[Page images and extracted text]
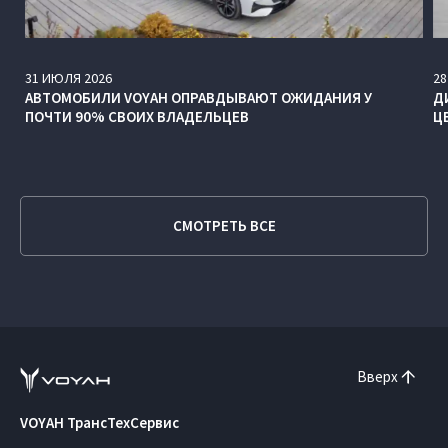
31
ИЮЛЯ
2026
28
АВТОМОБИЛИ VOYAH ОПРАВДЫВАЮТ ОЖИДАНИЯ У
Д
ПОЧТИ 90% СВОИХ ВЛАДЕЛЬЦЕВ
Ц
СМОТРЕТЬ ВСЕ
Вверх
VOYAH ТрансТехСервис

* **Aim of the exercise**: Print the data again word for word, pictures excluded.

* **Exercise result**:
31
ИЮЛЯ
2026
28
АВТОМОБИЛИ VOYAH ОПРАВДЫВАЮТ ОЖИДАНИЯ У
Д
ПОЧТИ 90% СВОИХ ВЛАДЕЛЬЦЕВ
Ц
СМОТРЕТЬ ВСЕ
Вверх
VOYAH ТрансТехСервис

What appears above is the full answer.